# BlackOps 2011



## Scott_Garrett (Oct 13, 2011)

Photos:
http://tinyurl.com/3l4bj23
(should I post pics and videos directly or is this good?)

This is the first year with a compressor (and hauntforum.com) so for the first time my display was not completely static. 
Didn't manage to get half of what I wanted done, but it all worked well. In an effort to keep the cost down I built the mechanisms myself. I actually planned to build something scarier to go with them but ran out of time and bought whatever I could find in the store cheap 2 days before Halloween. 

I sat in a lawn chair with a black cloak in the yard and ran the display via a wired remote (still surprised by how many people had no idea I was there)

I learned 2 things in working on the display this year. 
1) I must start earlier next year. 
2) I must start way earlier next year. 

Any suggestions for what I should build next? 

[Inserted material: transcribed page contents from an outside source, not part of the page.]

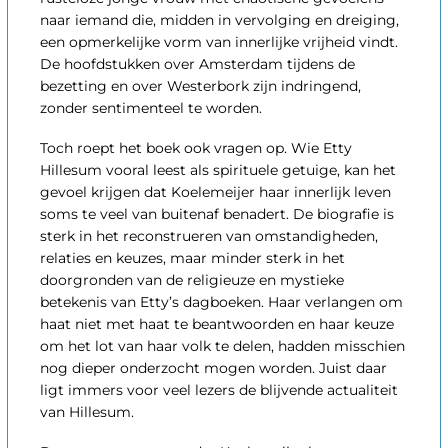
naar iemand die, midden in vervolging en dreiging,
een opmerkelijke vorm van innerlijke vrijheid vindt.
De hoofdstukken over Amsterdam tijdens de
bezetting en over Westerbork zijn indringend,
zonder sentimenteel te worden.
Toch roept het boek ook vragen op. Wie Etty
Hillesum vooral leest als spirituele getuige, kan het
gevoel krijgen dat Koelemeijer haar innerlijk leven
soms te veel van buitenaf benadert. De biografie is
sterk in het reconstrueren van omstandigheden,
relaties en keuzes, maar minder sterk in het
doorgronden van de religieuze en mystieke
betekenis van Etty’s dagboeken. Haar verlangen om
haat niet met haat te beantwoorden en haar keuze
om het lot van haar volk te delen, hadden misschien
nog dieper onderzocht mogen worden. Juist daar
ligt immers voor veel lezers de blijvende actualiteit
van Hillesum.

PS - Thanks to coolbotz for helping secure a motor for the breathing grave at the last minute.


----------



## QDance (Aug 16, 2011)

I love the look of Pumpkinhead. He's very creepy!


----------



## Spooklights (Jul 4, 2006)

I like your album-and the way you posted worked fine for me. 

Yes, you are right. There is nothing like starting early. And if you get done early, so much the better.


----------